And then you have people able to express and derive complex theoretical
relationships by manipulating mathematical symbols, or automate processes by
programming machines, or capable of utilizing their spatial visualization to
massively boost their memory. We _invented_ that stuff. We know artificial
intelligence is capable of inventing stuff because we are.

The author seems hilariously unaware of the fact that humans can learn to
solve/optimize many arbitrary problems. Like, holy shit, have you ever played
video games?

> In practice, geniuses with exceptional cognitive abilities usually live
> overwhelmingly banal lives, and very few of them accomplish anything of
> note. Of the people who have attempted to take over the world, hardly any
> seem to have had an exceptional intelligence.

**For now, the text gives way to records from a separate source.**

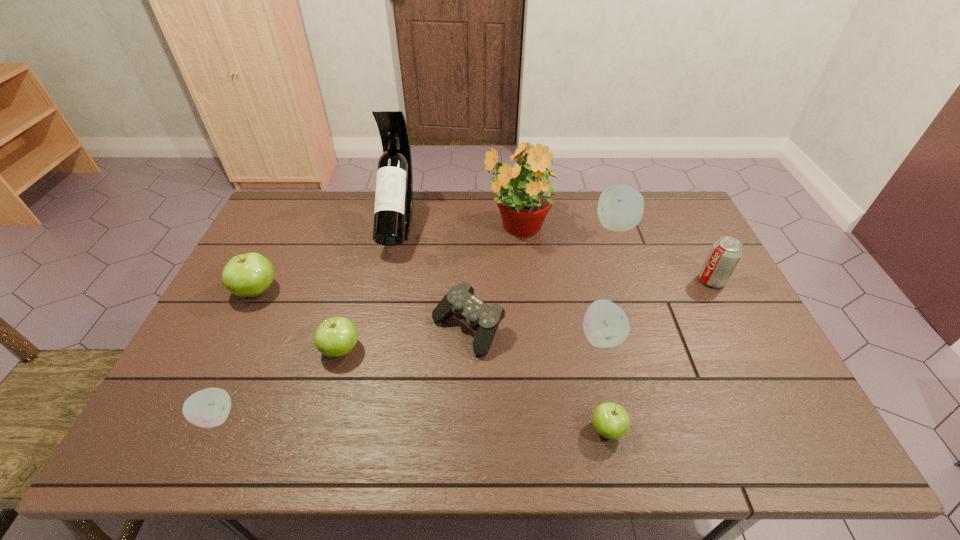 Locate an element on the screen. This screenshot has height=540, width=960. object located at the right edge is located at coordinates (725, 253).

Image resolution: width=960 pixels, height=540 pixels. In order to click on object at the near left corner in this screenshot , I will do `click(208, 408)`.

Locate an element on the screen. The width and height of the screenshot is (960, 540). vacant space at the far edge of the desktop is located at coordinates (339, 204).

The width and height of the screenshot is (960, 540). I want to click on free space at the near edge, so click(x=486, y=424).

In the image, there is a desktop. Find the location of `vacant space at the left edge`. vacant space at the left edge is located at coordinates (302, 240).

Where is `vacant space at the right edge of the desktop`? vacant space at the right edge of the desktop is located at coordinates (664, 241).

In the image, there is a desktop. At what (x,y) coordinates should I click in order to perform the action: click on vacant area at the near left corner. Please return your answer as a coordinate pair (x, y). Looking at the image, I should click on (149, 433).

Identify the location of free space between the wine bottle and the second green apple from right to left. The image size is (960, 540). (370, 286).

Where is `vacant region between the nearest white apple and the nearest green apple`? This screenshot has width=960, height=540. vacant region between the nearest white apple and the nearest green apple is located at coordinates (411, 423).

The image size is (960, 540). Identify the location of blank region between the wine bottle and the soda can. (555, 252). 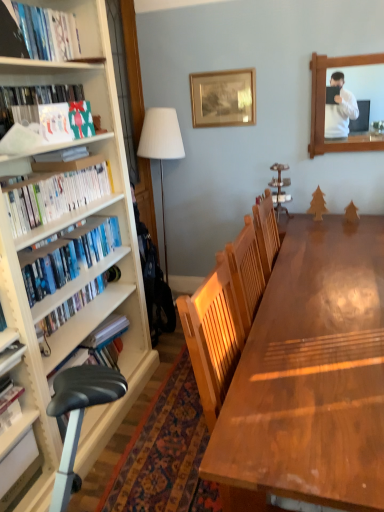 Where is `free location above wooden frame at upper right (from a real-world perspective)`? This screenshot has height=512, width=384. free location above wooden frame at upper right (from a real-world perspective) is located at coordinates (355, 45). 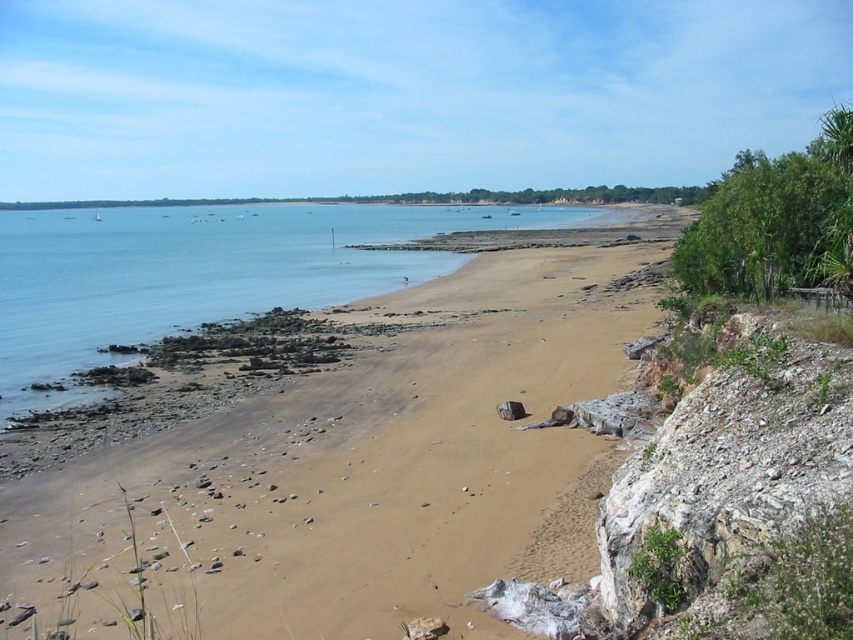 Question: Among these points, which one is nearest to the camera?

Choices:
 (A) (498, 208)
 (B) (56, 532)

Answer: (B)

Question: Does brown sand at center appear over blue water at center?

Choices:
 (A) yes
 (B) no

Answer: (B)

Question: Which point appears closest to the camera in this image?

Choices:
 (A) (231, 595)
 (B) (318, 292)

Answer: (A)

Question: Is brown sand at center above blue water at center?

Choices:
 (A) no
 (B) yes

Answer: (A)

Question: Does brown sand at center appear on the right side of blue water at center?

Choices:
 (A) no
 (B) yes

Answer: (B)

Question: Which of the following is the farthest from the observer?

The author conflates intelligence and purpose. Being smart doesn't imply the
motivation to accomplish grand things. In fact, we're biologically hardwired
to enjoy entirely mundane things: food, sex, love, relaxation, conversation.

> A single human brain, on its own, is not capable of designing a greater
> intelligence than itself. (...) Will the superhuman AIs of the future,
> developed collectively over centuries, have the capability to develop AI
> greater than themselves? No, no more than any of us can.

Human brains don't scale vertically (or otherwise). Meanwhile, once you have a
satisfactory facial recognition algorithm, you can run it to recognize faces
in a video at 1000x realtime speed, or in 1000 simultaneous realtime streams.
The AI doesn't even have to be smarter than human! 1000 dumb humans
communicating at gigabit speeds and solving problems while you're wondering
what to have for lunch is a force to be reckoned with.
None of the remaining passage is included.